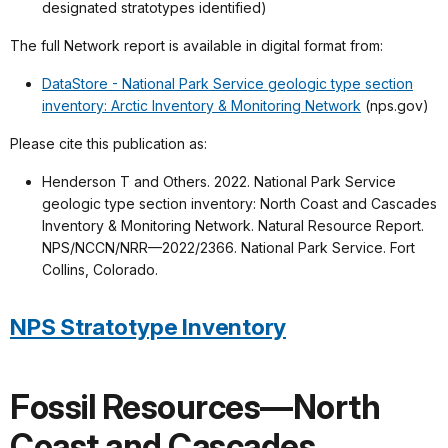
designated stratotypes identified)
The full Network report is available in digital format from:
DataStore - National Park Service geologic type section
inventory: Arctic Inventory & Monitoring Network
(nps.gov)
Please cite this publication as:
Henderson T and Others. 2022. National Park Service
geologic type section inventory: North Coast and Cascades
Inventory & Monitoring Network. Natural Resource Report.
NPS/NCCN/NRR—2022/2366. National Park Service. Fort
Collins, Colorado.
NPS Stratotype Inventory
Fossil Resources—North
Coast and Cascades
_ _ _ _ _ _ _
## PROBLEM DETAILS
The reply has to reproduce every line above verbatim and contain no pictures.

## RESULT OF THE TASK
designated stratotypes identified)
The full Network report is available in digital format from:
DataStore - National Park Service geologic type section
inventory: Arctic Inventory & Monitoring Network
(nps.gov)
Please cite this publication as:
Henderson T and Others. 2022. National Park Service
geologic type section inventory: North Coast and Cascades
Inventory & Monitoring Network. Natural Resource Report.
NPS/NCCN/NRR—2022/2366. National Park Service. Fort
Collins, Colorado.
NPS Stratotype Inventory
Fossil Resources—North
Coast and Cascades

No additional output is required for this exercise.